_Input data_:
┌────────
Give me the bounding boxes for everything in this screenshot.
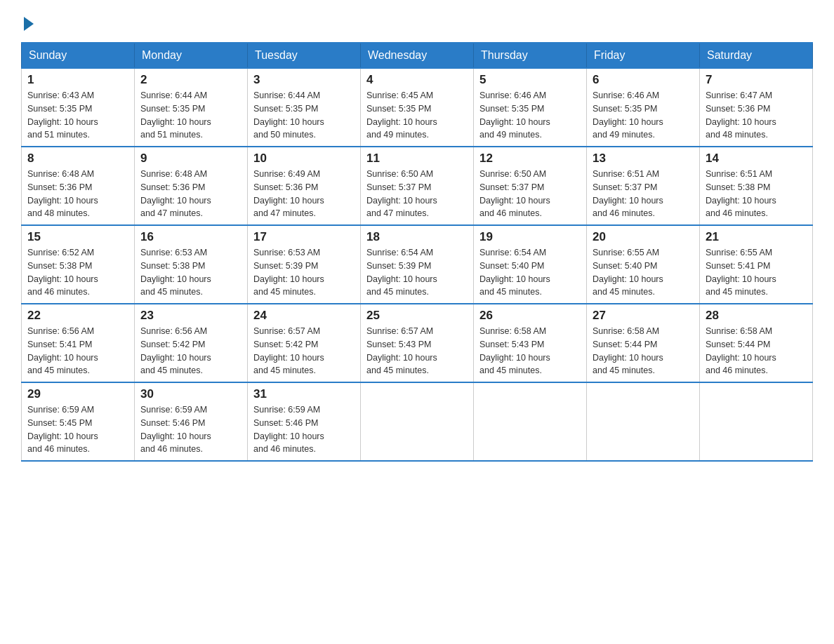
day-info: Sunrise: 6:47 AMSunset: 5:36 PMDaylight:… xyxy=(706,89,807,142)
day-info: Sunrise: 6:54 AMSunset: 5:39 PMDaylight:… xyxy=(366,246,468,299)
day-number: 25 xyxy=(366,309,468,323)
day-info: Sunrise: 6:59 AMSunset: 5:46 PMDaylight:… xyxy=(253,403,355,456)
calendar-table: SundayMondayTuesdayWednesdayThursdayFrid… xyxy=(21,42,813,462)
day-info: Sunrise: 6:55 AMSunset: 5:40 PMDaylight:… xyxy=(593,246,694,299)
day-number: 29 xyxy=(27,387,128,401)
calendar-cell: 25Sunrise: 6:57 AMSunset: 5:43 PMDayligh… xyxy=(361,304,474,382)
day-info: Sunrise: 6:56 AMSunset: 5:42 PMDaylight:… xyxy=(140,325,241,377)
day-number: 30 xyxy=(140,387,241,401)
calendar-cell: 23Sunrise: 6:56 AMSunset: 5:42 PMDayligh… xyxy=(135,304,248,382)
day-info: Sunrise: 6:52 AMSunset: 5:38 PMDaylight:… xyxy=(27,246,128,299)
day-info: Sunrise: 6:59 AMSunset: 5:46 PMDaylight:… xyxy=(140,403,241,456)
day-info: Sunrise: 6:54 AMSunset: 5:40 PMDaylight:… xyxy=(479,246,581,299)
day-info: Sunrise: 6:50 AMSunset: 5:37 PMDaylight:… xyxy=(366,168,468,220)
calendar-cell: 18Sunrise: 6:54 AMSunset: 5:39 PMDayligh… xyxy=(361,225,474,304)
logo xyxy=(21,14,34,31)
day-number: 2 xyxy=(140,73,241,87)
day-info: Sunrise: 6:51 AMSunset: 5:37 PMDaylight:… xyxy=(593,168,694,220)
calendar-cell: 11Sunrise: 6:50 AMSunset: 5:37 PMDayligh… xyxy=(361,147,474,225)
day-info: Sunrise: 6:48 AMSunset: 5:36 PMDaylight:… xyxy=(27,168,128,220)
calendar-header-saturday: Saturday xyxy=(700,43,813,68)
calendar-cell: 5Sunrise: 6:46 AMSunset: 5:35 PMDaylight… xyxy=(474,68,587,147)
calendar-cell: 15Sunrise: 6:52 AMSunset: 5:38 PMDayligh… xyxy=(22,225,135,304)
day-number: 1 xyxy=(27,73,128,87)
calendar-cell: 3Sunrise: 6:44 AMSunset: 5:35 PMDaylight… xyxy=(248,68,361,147)
calendar-cell: 19Sunrise: 6:54 AMSunset: 5:40 PMDayligh… xyxy=(474,225,587,304)
day-info: Sunrise: 6:58 AMSunset: 5:44 PMDaylight:… xyxy=(706,325,807,377)
day-info: Sunrise: 6:43 AMSunset: 5:35 PMDaylight:… xyxy=(27,89,128,142)
day-info: Sunrise: 6:44 AMSunset: 5:35 PMDaylight:… xyxy=(140,89,241,142)
calendar-cell: 12Sunrise: 6:50 AMSunset: 5:37 PMDayligh… xyxy=(474,147,587,225)
calendar-cell xyxy=(361,382,474,461)
calendar-header-tuesday: Tuesday xyxy=(248,43,361,68)
day-info: Sunrise: 6:59 AMSunset: 5:45 PMDaylight:… xyxy=(27,403,128,456)
calendar-cell: 10Sunrise: 6:49 AMSunset: 5:36 PMDayligh… xyxy=(248,147,361,225)
day-number: 8 xyxy=(27,152,128,166)
day-number: 31 xyxy=(253,387,355,401)
calendar-cell: 8Sunrise: 6:48 AMSunset: 5:36 PMDaylight… xyxy=(22,147,135,225)
day-info: Sunrise: 6:44 AMSunset: 5:35 PMDaylight:… xyxy=(253,89,355,142)
calendar-cell: 16Sunrise: 6:53 AMSunset: 5:38 PMDayligh… xyxy=(135,225,248,304)
page-header xyxy=(21,14,813,31)
calendar-cell: 20Sunrise: 6:55 AMSunset: 5:40 PMDayligh… xyxy=(587,225,700,304)
calendar-cell: 26Sunrise: 6:58 AMSunset: 5:43 PMDayligh… xyxy=(474,304,587,382)
day-number: 17 xyxy=(253,230,355,244)
calendar-cell: 4Sunrise: 6:45 AMSunset: 5:35 PMDaylight… xyxy=(361,68,474,147)
calendar-cell: 21Sunrise: 6:55 AMSunset: 5:41 PMDayligh… xyxy=(700,225,813,304)
day-number: 18 xyxy=(366,230,468,244)
calendar-cell: 2Sunrise: 6:44 AMSunset: 5:35 PMDaylight… xyxy=(135,68,248,147)
day-number: 13 xyxy=(593,152,694,166)
day-number: 3 xyxy=(253,73,355,87)
logo-arrow-icon xyxy=(24,17,34,31)
calendar-cell: 24Sunrise: 6:57 AMSunset: 5:42 PMDayligh… xyxy=(248,304,361,382)
calendar-cell: 29Sunrise: 6:59 AMSunset: 5:45 PMDayligh… xyxy=(22,382,135,461)
day-info: Sunrise: 6:58 AMSunset: 5:44 PMDaylight:… xyxy=(593,325,694,377)
calendar-cell: 9Sunrise: 6:48 AMSunset: 5:36 PMDaylight… xyxy=(135,147,248,225)
day-number: 6 xyxy=(593,73,694,87)
calendar-header-thursday: Thursday xyxy=(474,43,587,68)
day-number: 5 xyxy=(479,73,581,87)
day-number: 16 xyxy=(140,230,241,244)
day-number: 12 xyxy=(479,152,581,166)
day-number: 21 xyxy=(706,230,807,244)
day-number: 23 xyxy=(140,309,241,323)
calendar-cell: 27Sunrise: 6:58 AMSunset: 5:44 PMDayligh… xyxy=(587,304,700,382)
day-number: 26 xyxy=(479,309,581,323)
calendar-header-wednesday: Wednesday xyxy=(361,43,474,68)
calendar-cell xyxy=(587,382,700,461)
day-number: 11 xyxy=(366,152,468,166)
day-number: 24 xyxy=(253,309,355,323)
calendar-cell: 13Sunrise: 6:51 AMSunset: 5:37 PMDayligh… xyxy=(587,147,700,225)
day-number: 4 xyxy=(366,73,468,87)
calendar-cell: 17Sunrise: 6:53 AMSunset: 5:39 PMDayligh… xyxy=(248,225,361,304)
day-info: Sunrise: 6:51 AMSunset: 5:38 PMDaylight:… xyxy=(706,168,807,220)
day-info: Sunrise: 6:56 AMSunset: 5:41 PMDaylight:… xyxy=(27,325,128,377)
day-number: 15 xyxy=(27,230,128,244)
calendar-cell: 7Sunrise: 6:47 AMSunset: 5:36 PMDaylight… xyxy=(700,68,813,147)
calendar-cell: 30Sunrise: 6:59 AMSunset: 5:46 PMDayligh… xyxy=(135,382,248,461)
calendar-header-friday: Friday xyxy=(587,43,700,68)
day-info: Sunrise: 6:58 AMSunset: 5:43 PMDaylight:… xyxy=(479,325,581,377)
calendar-cell: 1Sunrise: 6:43 AMSunset: 5:35 PMDaylight… xyxy=(22,68,135,147)
calendar-cell xyxy=(700,382,813,461)
day-number: 19 xyxy=(479,230,581,244)
day-info: Sunrise: 6:57 AMSunset: 5:43 PMDaylight:… xyxy=(366,325,468,377)
day-number: 7 xyxy=(706,73,807,87)
day-number: 22 xyxy=(27,309,128,323)
day-number: 27 xyxy=(593,309,694,323)
day-info: Sunrise: 6:55 AMSunset: 5:41 PMDaylight:… xyxy=(706,246,807,299)
day-info: Sunrise: 6:50 AMSunset: 5:37 PMDaylight:… xyxy=(479,168,581,220)
day-info: Sunrise: 6:57 AMSunset: 5:42 PMDaylight:… xyxy=(253,325,355,377)
day-info: Sunrise: 6:48 AMSunset: 5:36 PMDaylight:… xyxy=(140,168,241,220)
calendar-header-monday: Monday xyxy=(135,43,248,68)
day-number: 28 xyxy=(706,309,807,323)
day-info: Sunrise: 6:53 AMSunset: 5:38 PMDaylight:… xyxy=(140,246,241,299)
calendar-cell: 14Sunrise: 6:51 AMSunset: 5:38 PMDayligh… xyxy=(700,147,813,225)
day-number: 9 xyxy=(140,152,241,166)
calendar-cell: 22Sunrise: 6:56 AMSunset: 5:41 PMDayligh… xyxy=(22,304,135,382)
day-info: Sunrise: 6:45 AMSunset: 5:35 PMDaylight:… xyxy=(366,89,468,142)
calendar-cell: 6Sunrise: 6:46 AMSunset: 5:35 PMDaylight… xyxy=(587,68,700,147)
calendar-cell: 31Sunrise: 6:59 AMSunset: 5:46 PMDayligh… xyxy=(248,382,361,461)
day-info: Sunrise: 6:49 AMSunset: 5:36 PMDaylight:… xyxy=(253,168,355,220)
day-info: Sunrise: 6:46 AMSunset: 5:35 PMDaylight:… xyxy=(593,89,694,142)
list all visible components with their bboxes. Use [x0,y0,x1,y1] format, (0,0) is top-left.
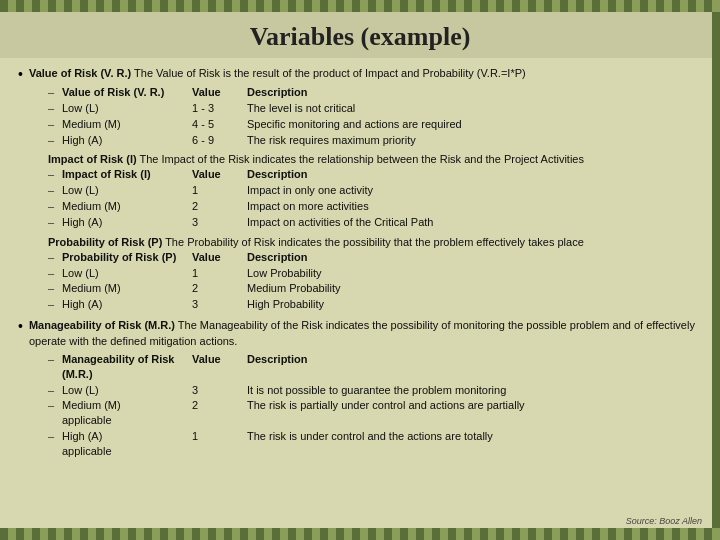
└────────
_Directions for this task_: When a line in the listing has the word "header", return that line.

_Exercise answer_:
calendar-header-saturday: Saturday xyxy=(700,43,813,68)
calendar-header-tuesday: Tuesday xyxy=(248,43,361,68)
page-header xyxy=(21,14,813,31)
calendar-header-thursday: Thursday xyxy=(474,43,587,68)
calendar-header-wednesday: Wednesday xyxy=(361,43,474,68)
calendar-header-friday: Friday xyxy=(587,43,700,68)
calendar-header-monday: Monday xyxy=(135,43,248,68)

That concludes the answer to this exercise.